Viareggio1880dec

2020 anno della Pandemia

Al "gabbio" dentro le quattro mura elenco mentalmente le distopie che ho frequentato nella letteratura e nel cinema, sintomi, manifestazioni dell'imminenza di un terrore che covava nelle zone più riposte del nostro essere. Non è il "gabbio" che mi spaventa ma la "buia", lo spappolamento della mente che avanza di pari passo ai bollettini, messaggi, articoli che corrono sulla rete e mi impediscono di lavorare e vivere.

Fuori della finestra avanza la luce del tramonto, rosata, bellissima, sovrana, per fortuna questa bellezza persiste, è la mia unica guida in questi giorni di passione.

La continua erosione delle nicchie ecologiche ha prodotto il salto di specie, e ci siamo abituati alle epidemie di Aids, Sars, Mers, Ebola, Aviaria, alla vista di operatori in tute fantascientifiche in continenti lontani da noi. Quando il virus è arrivato, il silenzio è calato sulle nostre città, Silenzio e Paura; nello spazio di poche settimane il virus si è propagato e ha rivelato la fragilità di un sistema basato sulla velocità e l'arroganza; il virus ha usato la velocità dei nostri sistemi per diffondersi. Eccoci rinchiusi nelle nostre case ossessionati dalla pura sopravvivenza, terrorizzati dalla nostra vulnerabilità, distanti dai nostri simili che nella paranoia dilagante viviamo come possibili untori. Il puro godimento ci ha consegnato al disorientamento, i peggiori incubi infestano le persone, e in questo naufragio stiamo diventando folli.

L'antica bellezza si è ripresa le strade, andando a fare spesa, sento i miei passi che risuonano sul marciapiede in una luce primaverile che ha una consistenza gaudiosa, nessun segno di presenze umane, vento freddo, due persone oranti nella chiesa vuota di S. S. Annunziata.
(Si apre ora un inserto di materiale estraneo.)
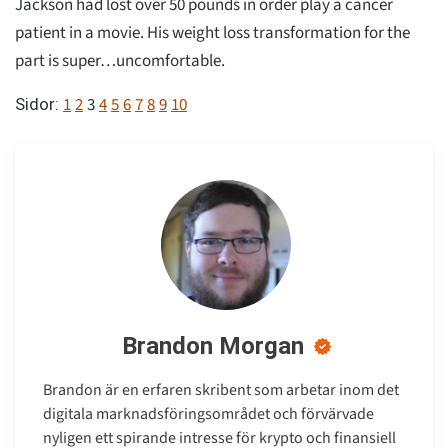
Jackson had lost over 50 pounds in order play a cancer
patient in a movie. His weight loss transformation for the
part is super…uncomfortable.
1
2
3
4
5
6
7
8
9
10
Sidor:
Brandon Morgan
Brandon är en erfaren skribent som arbetar inom det
digitala marknadsföringsområdet och förvärvade
nyligen ett spirande intresse för krypto och finansiell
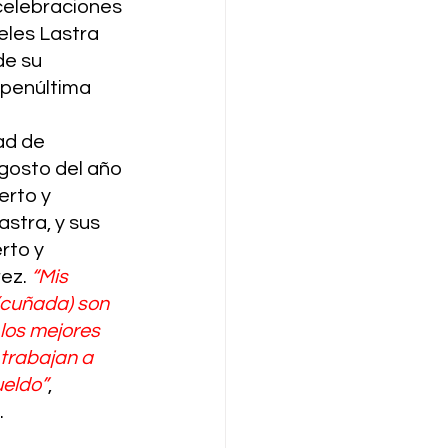
elebraciones 
les Lastra 
de su 
 penúltima 
ad de 
agosto del año 
erto y 
stra, y sus 
rto y 
ez. 
“Mis 
cuñada) son 
los mejores 
trabajan a 
ueldo”
, 
 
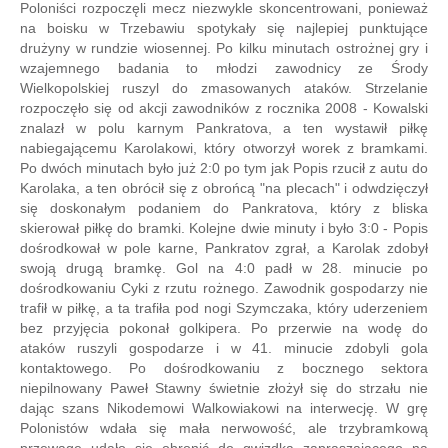
Poloniści rozpoczęli mecz niezwykle skoncentrowani, ponieważ
na boisku w Trzebawiu spotykały się najlepiej punktujące
drużyny w rundzie wiosennej. Po kilku minutach ostrożnej gry i
wzajemnego badania to młodzi zawodnicy ze Środy
Wielkopolskiej ruszyl do zmasowanych ataków. Strzelanie
rozpoczęło się od akcji zawodników z rocznika 2008 - Kowalski
znalazł w polu karnym Pankratova, a ten wystawił piłkę
nabiegającemu Karolakowi, który otworzył worek z bramkami.
Po dwóch minutach było już 2:0 po tym jak Popis rzucił z autu do
Karolaka, a ten obrócił się z obrońcą "na plecach" i odwdzięczył
się doskonałym podaniem do Pankratova, który z bliska
skierował piłkę do bramki. Kolejne dwie minuty i było 3:0 - Popis
dośrodkował w pole karne, Pankratov zgrał, a Karolak zdobył
swoją drugą bramkę. Gol na 4:0 padł w 28. minucie po
dośrodkowaniu Cyki z rzutu rożnego. Zawodnik gospodarzy nie
trafił w piłkę, a ta trafiła pod nogi Szymczaka, który uderzeniem
bez przyjęcia pokonał golkipera. Po przerwie na wodę do
ataków ruszyli gospodarze i w 41. minucie zdobyli gola
kontaktowego. Po dośrodkowaniu z bocznego sektora
niepilnowany Paweł Stawny świetnie złożył się do strzału nie
dając szans Nikodemowi Walkowiakowi na interwecję. W grę
Polonistów wdała się mała nerwowość, ale trzybramkową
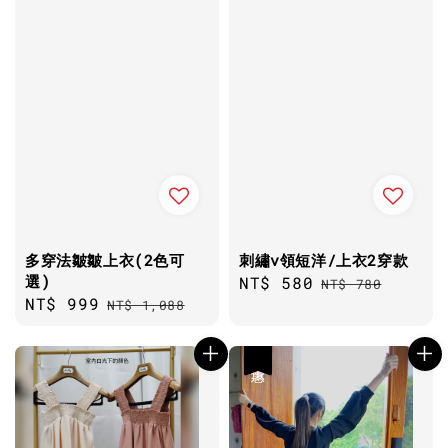
多穿法皺皺上衣(2色可
刺繡v領短洋/上衣2穿款
選)
Sale
NT$ 580
Regular
NT$ 780
Sale
NT$ 999
Regular
NT$ 1,088
price
price
price
price
優惠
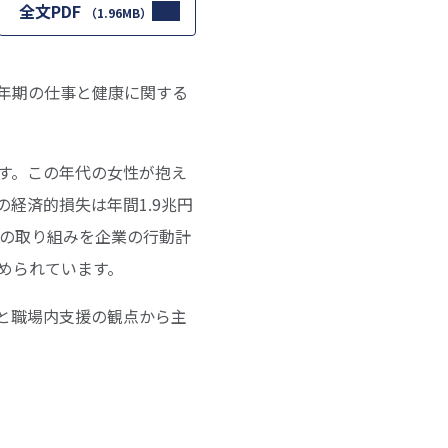
全文PDF
（1.96MB）
年期の仕事と健康に関する
ます。この年代の女性が抱え
経済的損失は年間1.9兆円
への取り組みを企業の行動計
められています。
と職場内支援の観点から主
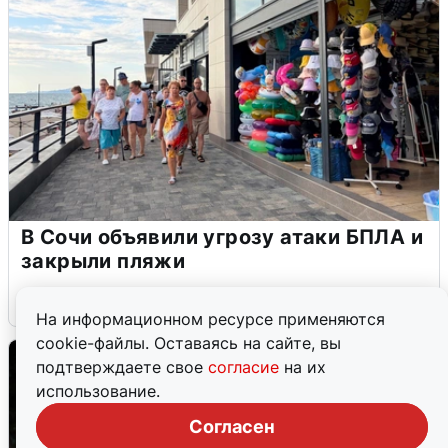
В Сочи объявили угрозу атаки БПЛА и
закрыли пляжи
6 августа
0
На информационном ресурсе применяются
cookie-файлы. Оставаясь на сайте, вы
подтверждаете свое
согласие
на их
использование.
Согласен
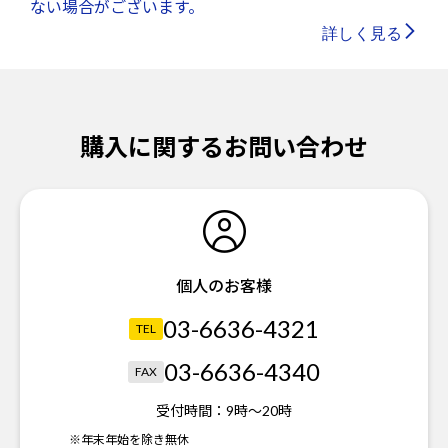
ない場合がございます。
詳しく見る
購入に関するお問い合わせ
個人のお客様
03-6636-4321
TEL
03-6636-4340
FAX
受付時間：
9時～20時
※年末年始を除き無休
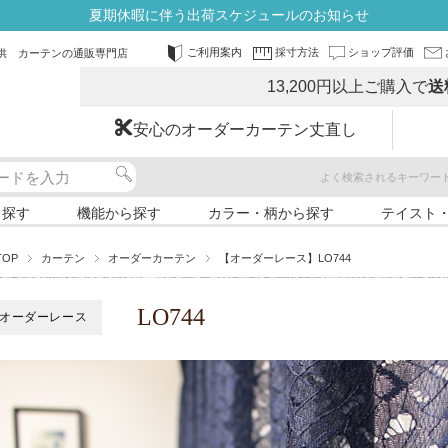
夏期休暇に伴う出荷スケジュールのお知らせ
ご利用案内
採寸方法
ショップ評価
供 カーテンの通販専門店
13,200円以上ご購入で
送
安心のオーダーカーテン丈直し
よく検索されるキーワー
ら探す
機能から探す
カラー・柄から探す
テイスト
TOP
カーテン
オーダーカーテン
【オーダーレース】LO744
LO744
オーダーレース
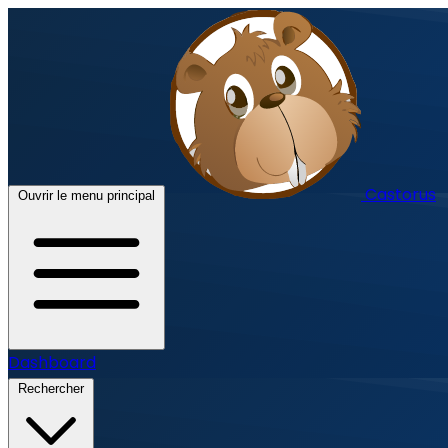
Castorus
Ouvrir le menu principal
Dashboard
Rechercher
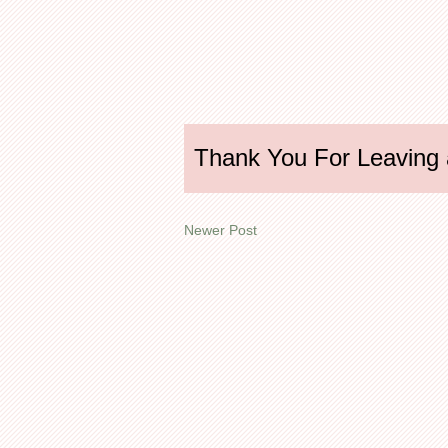
Thank You For Leaving
Newer Post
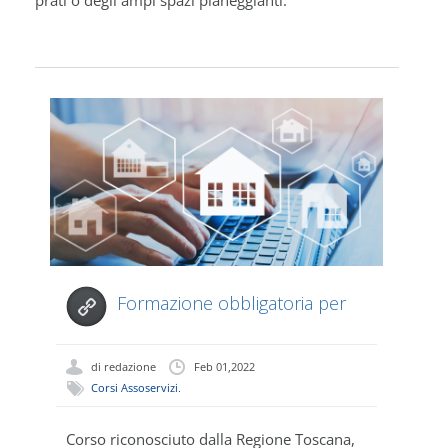
prati o degli ampi spazi pianeggianti.
Formazione obbligatoria per
AGENTE...
di
redazione
Feb 01,2022
Corsi Assoservizi
,
Culture Blog
Corso riconosciuto dalla Regione Toscana,
Ch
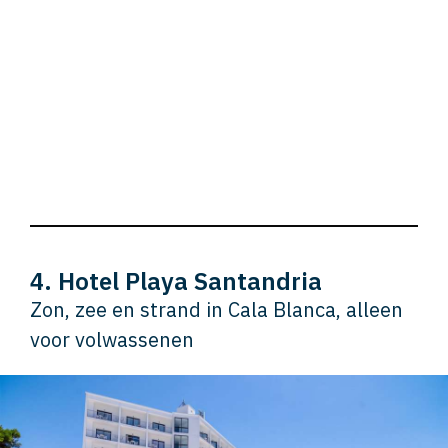
4. Hotel Playa Santandria
Zon, zee en strand in Cala Blanca, alleen
voor volwassenen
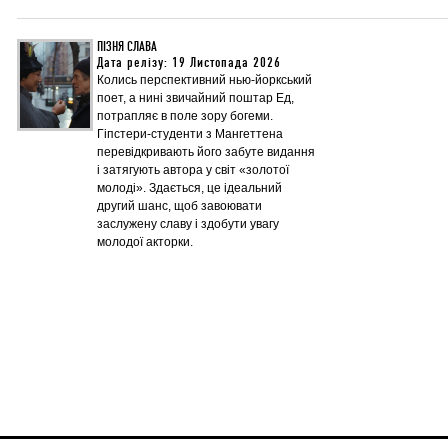
ПІЗНЯ СЛАВА
Дата релізу: 19 Листопада 2026
Колись перспективний нью-йоркський
поет, а нині звичайний поштар Ед,
потрапляє в поле зору богеми.
Гіпстери-студенти з Мангеттена
перевідкривають його забуте видання
і затягують автора у світ «золотої
молоді». Здається, це ідеальний
другий шанс, щоб завоювати
заслужену славу і здобути увагу
молодої акторки.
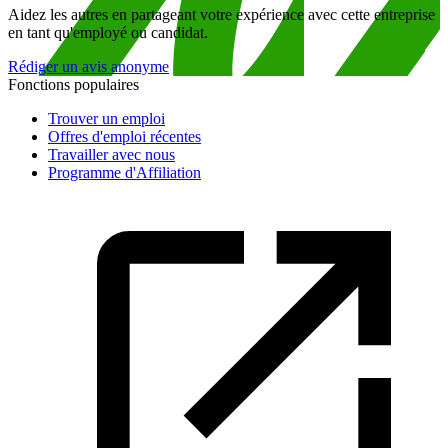
Aidez les autres en partageant votre expérience avec cette entreprise
en tant qu'employé ou candidat.
Rédiger un avis anonyme
Fonctions populaires
Trouver un emploi
Offres d'emploi récentes
Travailler avec nous
Programme d'Affiliation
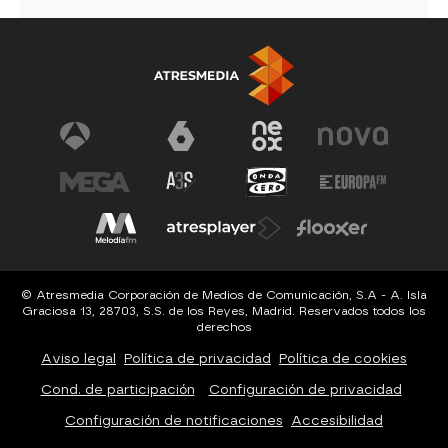
© Atresmedia Corporación de Medios de Comunicación, S.A - A. Isla
Graciosa 13, 28703, S.S. de los Reyes, Madrid. Reservados todos los
derechos
Aviso legal
Política de privacidad
Política de cookies
Cond. de participación
Configuración de privacidad
Configuración de notificaciones
Accesibilidad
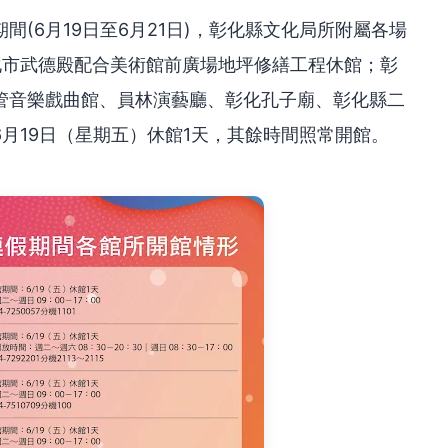
(6月19日至6月21日)，彰化縣文化局所附屬各場
化市武德殿配合美術館前廣場地坪修繕工程休館；彰
管音樂戲曲館、員林演藝廳、彰化孔子廟、彰化縣二
月19日（星期五）休館1天，其餘時間照常開館。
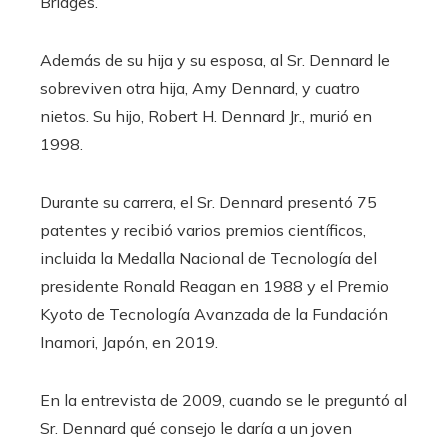
Bridges.
Además de su hija y su esposa, al Sr. Dennard le
sobreviven otra hija, Amy Dennard, y cuatro
nietos. Su hijo, Robert H. Dennard Jr., murió en
1998.
Durante su carrera, el Sr. Dennard presentó 75
patentes y recibió varios premios científicos,
incluida la Medalla Nacional de Tecnología del
presidente Ronald Reagan en 1988 y el Premio
Kyoto de Tecnología Avanzada de la Fundación
Inamori, Japón, en 2019.
En la entrevista de 2009, cuando se le preguntó al
Sr. Dennard qué consejo le daría a un joven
Al ritorno sui portoni della mia strada trovo appiccicati dei bigliettini rosa scritti a mano, "Andrà tutto bene", la frase puerile che sa di telenovelas non mi rassicura per niente, anzi mi procura una stretta al cuore, senza contare l'ansia procurata dai social intasati di consigli, pareri, scemenze.

Mi accorgo che più siamo diventati civilizzati, più siamo diventati piagnucolosi, non sappiamo sopportare la paura e la paura ci ammala. Il virus questo "sconosciuto" paralizza e impedisce il contatto dei corpi, ci seppellisce nell'obitorio delle nostre stanze chiuse, il virus ha la maestria della morte che abbiamo cercato con ogni mezzo di rimuovere dalle nostre vite, e la morte copiosamente ridistribuisce senso e valore.

Torniamo a guardare l'umano nella sua complessità psichica e fisica e torniamo a riconoscere la trascendenza dello spirito, il virus colpisce i polmoni, il respiro, che nell'immaginario individuale, nelle tradizioni e negli archetipi esprime la creazione, la nascita, la vita. "Quello che ci fornisce Paura e Panico viene somatizzata nell'organo bersaglio che oggi è il polmone", la morte sopravviene per complicanze cardio-respiratorie, per insufficienza respiratoria da polmoniti interstiziali. La paura della morte si scarica sul polmone, facciamoci qualche domanda.

Scriveva Fedor Dostoevskij nel Diario di uno scrittore "La disgrazia è che voi ignorate quanto siete belli. Ognuno di voi potrebbe subito rendere felici tutti gli altri in questa sala e trascinare tutti con sé. E questo potere esiste in ognuno, ma così profondamente nascosto, che è diventato inverosimile. La vostra disgrazia è nel fatto che vi sembra inverosimile".